The task> Look through the entries below and extract exactly the lines from the one containing "nearly $ 28 billion a year. Some tips for" through the one containing "Investments.", ends included.

======== Provided records

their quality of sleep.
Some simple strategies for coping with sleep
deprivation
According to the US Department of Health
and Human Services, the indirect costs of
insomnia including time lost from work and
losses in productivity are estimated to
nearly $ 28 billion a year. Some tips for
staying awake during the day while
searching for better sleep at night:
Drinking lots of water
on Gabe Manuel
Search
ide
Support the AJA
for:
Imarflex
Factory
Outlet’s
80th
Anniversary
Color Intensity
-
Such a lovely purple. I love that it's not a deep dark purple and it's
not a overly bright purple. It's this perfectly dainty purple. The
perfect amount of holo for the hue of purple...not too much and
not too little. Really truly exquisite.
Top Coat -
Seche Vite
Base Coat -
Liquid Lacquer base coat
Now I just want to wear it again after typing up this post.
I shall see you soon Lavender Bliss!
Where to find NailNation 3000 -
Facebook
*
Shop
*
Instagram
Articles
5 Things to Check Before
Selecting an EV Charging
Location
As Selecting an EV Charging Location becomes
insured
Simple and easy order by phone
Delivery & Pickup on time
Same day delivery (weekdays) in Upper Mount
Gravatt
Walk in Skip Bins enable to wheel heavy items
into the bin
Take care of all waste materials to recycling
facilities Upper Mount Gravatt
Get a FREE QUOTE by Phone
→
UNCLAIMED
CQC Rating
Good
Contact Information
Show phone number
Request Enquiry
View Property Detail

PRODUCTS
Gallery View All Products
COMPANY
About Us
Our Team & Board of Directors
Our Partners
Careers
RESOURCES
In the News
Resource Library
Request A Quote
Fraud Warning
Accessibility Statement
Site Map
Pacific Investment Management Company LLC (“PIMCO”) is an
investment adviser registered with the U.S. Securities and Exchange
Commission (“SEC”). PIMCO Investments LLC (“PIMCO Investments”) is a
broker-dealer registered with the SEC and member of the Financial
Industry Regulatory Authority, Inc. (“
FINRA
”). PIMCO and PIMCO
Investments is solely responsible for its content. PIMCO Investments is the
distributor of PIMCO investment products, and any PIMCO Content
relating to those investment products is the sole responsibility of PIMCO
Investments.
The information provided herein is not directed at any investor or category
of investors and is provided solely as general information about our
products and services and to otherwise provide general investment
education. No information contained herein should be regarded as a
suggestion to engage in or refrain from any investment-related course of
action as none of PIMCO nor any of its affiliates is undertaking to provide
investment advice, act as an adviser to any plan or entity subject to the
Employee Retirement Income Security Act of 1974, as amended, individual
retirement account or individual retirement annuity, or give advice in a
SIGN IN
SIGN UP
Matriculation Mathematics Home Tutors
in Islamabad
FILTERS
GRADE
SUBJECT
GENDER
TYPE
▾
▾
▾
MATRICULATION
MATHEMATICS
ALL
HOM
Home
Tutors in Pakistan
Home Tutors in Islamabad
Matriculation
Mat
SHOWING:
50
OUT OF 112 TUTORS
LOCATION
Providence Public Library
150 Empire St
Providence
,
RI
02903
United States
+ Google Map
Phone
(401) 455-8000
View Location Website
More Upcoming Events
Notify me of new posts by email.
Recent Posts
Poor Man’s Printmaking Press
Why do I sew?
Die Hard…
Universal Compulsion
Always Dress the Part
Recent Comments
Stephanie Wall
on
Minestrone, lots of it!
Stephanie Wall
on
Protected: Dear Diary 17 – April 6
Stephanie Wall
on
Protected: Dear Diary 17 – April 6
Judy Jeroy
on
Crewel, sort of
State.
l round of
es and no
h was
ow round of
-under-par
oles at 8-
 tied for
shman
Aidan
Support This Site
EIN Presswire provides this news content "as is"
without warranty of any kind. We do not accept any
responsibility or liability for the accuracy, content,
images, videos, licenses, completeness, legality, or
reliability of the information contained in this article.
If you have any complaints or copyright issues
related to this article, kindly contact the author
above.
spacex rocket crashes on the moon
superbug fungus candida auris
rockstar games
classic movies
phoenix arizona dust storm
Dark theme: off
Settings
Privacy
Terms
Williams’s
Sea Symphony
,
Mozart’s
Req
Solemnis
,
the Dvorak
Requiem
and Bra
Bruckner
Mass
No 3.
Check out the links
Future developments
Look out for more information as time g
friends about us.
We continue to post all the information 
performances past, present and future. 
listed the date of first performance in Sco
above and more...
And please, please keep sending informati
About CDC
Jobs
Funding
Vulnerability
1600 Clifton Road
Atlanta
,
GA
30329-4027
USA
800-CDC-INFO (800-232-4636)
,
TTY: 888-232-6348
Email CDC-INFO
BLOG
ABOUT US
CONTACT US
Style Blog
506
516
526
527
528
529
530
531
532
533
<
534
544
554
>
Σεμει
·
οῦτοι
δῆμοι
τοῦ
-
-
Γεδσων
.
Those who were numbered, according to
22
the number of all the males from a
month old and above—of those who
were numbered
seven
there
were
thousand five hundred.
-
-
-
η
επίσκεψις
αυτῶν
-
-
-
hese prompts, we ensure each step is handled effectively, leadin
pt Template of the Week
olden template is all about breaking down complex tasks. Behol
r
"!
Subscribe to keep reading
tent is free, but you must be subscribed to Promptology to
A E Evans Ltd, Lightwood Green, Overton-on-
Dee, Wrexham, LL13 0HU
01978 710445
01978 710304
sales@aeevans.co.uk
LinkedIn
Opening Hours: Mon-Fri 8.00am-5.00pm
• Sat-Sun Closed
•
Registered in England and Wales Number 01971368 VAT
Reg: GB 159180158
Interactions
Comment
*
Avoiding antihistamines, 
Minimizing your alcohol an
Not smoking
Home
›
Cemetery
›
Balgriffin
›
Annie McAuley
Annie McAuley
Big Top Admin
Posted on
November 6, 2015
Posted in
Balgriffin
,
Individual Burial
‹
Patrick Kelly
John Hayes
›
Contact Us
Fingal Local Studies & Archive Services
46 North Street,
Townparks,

================

Solution for this task>
nearly $ 28 billion a year. Some tips for
staying awake during the day while
searching for better sleep at night:
Drinking lots of water
on Gabe Manuel
Search
ide
Support the AJA
for:
Imarflex
Factory
Outlet’s
80th
Anniversary
Color Intensity
-
Such a lovely purple. I love that it's not a deep dark purple and it's
not a overly bright purple. It's this perfectly dainty purple. The
perfect amount of holo for the hue of purple...not too much and
not too little. Really truly exquisite.
Top Coat -
Seche Vite
Base Coat -
Liquid Lacquer base coat
Now I just want to wear it again after typing up this post.
I shall see you soon Lavender Bliss!
Where to find NailNation 3000 -
Facebook
*
Shop
*
Instagram
Articles
5 Things to Check Before
Selecting an EV Charging
Location
As Selecting an EV Charging Location becomes
insured
Simple and easy order by phone
Delivery & Pickup on time
Same day delivery (weekdays) in Upper Mount
Gravatt
Walk in Skip Bins enable to wheel heavy items
into the bin
Take care of all waste materials to recycling
facilities Upper Mount Gravatt
Get a FREE QUOTE by Phone
→
UNCLAIMED
CQC Rating
Good
Contact Information
Show phone number
Request Enquiry
View Property Detail

PRODUCTS
Gallery View All Products
COMPANY
About Us
Our Team & Board of Directors
Our Partners
Careers
RESOURCES
In the News
Resource Library
Request A Quote
Fraud Warning
Accessibility Statement
Site Map
Pacific Investment Management Company LLC (“PIMCO”) is an
investment adviser registered with the U.S. Securities and Exchange
Commission (“SEC”). PIMCO Investments LLC (“PIMCO Investments”) is a
broker-dealer registered with the SEC and member of the Financial
Industry Regulatory Authority, Inc. (“
FINRA
”). PIMCO and PIMCO
Investments is solely responsible for its content. PIMCO Investments is the
distributor of PIMCO investment products, and any PIMCO Content
relating to those investment products is the sole responsibility of PIMCO
Investments.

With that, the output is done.